Can anyone tell me the symptoms of melanomalous cancer? Thank you...

Updated on healthy 2024-05-04
26 answers
  1. Anonymous users2024-02-09

    Clinical signs]:

    1.The initial onset is the appearance of large pimples or nodules on the **, grayish-black or brown.

    2.The edge of the tumor is irregular, the pigment is uneven, the surface is hyperkeratinized, the hair is lost, it can ulcerate and bleed, and it is itchy and painful.

    3.Satellite nodules may appear around the tumour.

  2. Anonymous users2024-02-08

    Melanoma is mainly distributed on the surface, and its symptoms are mainly rapidly growing melanin nodules, which are initially manifested as melaninization, and over time, melanin will become very hard and itchy over time.

  3. Anonymous users2024-02-07

    This kind of **disease** will become very dark, **local spots will also appear, **there will also be decay, and **nodules will also appear if it is not timely**.

  4. Anonymous users2024-02-06

    **Itching, there will be some moles on the body, vision is a little blurry, the body will be very painful, and if you find that there are black spots on your body, you should go to the hospital immediately.

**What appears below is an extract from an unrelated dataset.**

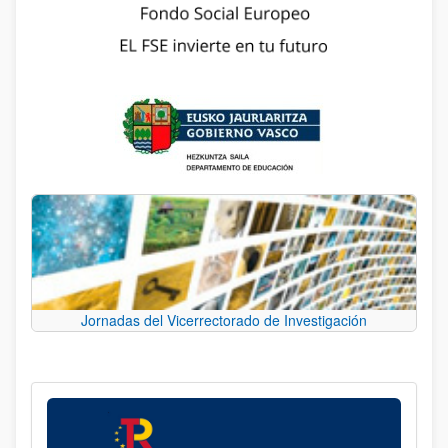
Jornadas del Vicerrectorado de Investigación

  5. Anonymous users2024-02-05

    Melanoma occurs more often in middle-aged and elderly people, and it is more common in men than women.

    It is common to develop the lower limbs and feet, followed by the trunk, head and neck, and upper limbs. Symptoms are mainly melanonodules that grow rapidly.

    Melanosis may occur at the beginning of normal**, or pigmented nevi may be hyperpigmented and darkened, followed by expanding lesion damage, increased hardness, and itching sensation.

    Melanoma lesions may be raised, plaque-like, and nodular-shaped, while others may be mushroom-like or cauliflower-like. When it grows into the subcutaneous tissue, it appears as a subcutaneous nodule or lump, and if it spreads around, it appears as a stellate dark spot or small nodule.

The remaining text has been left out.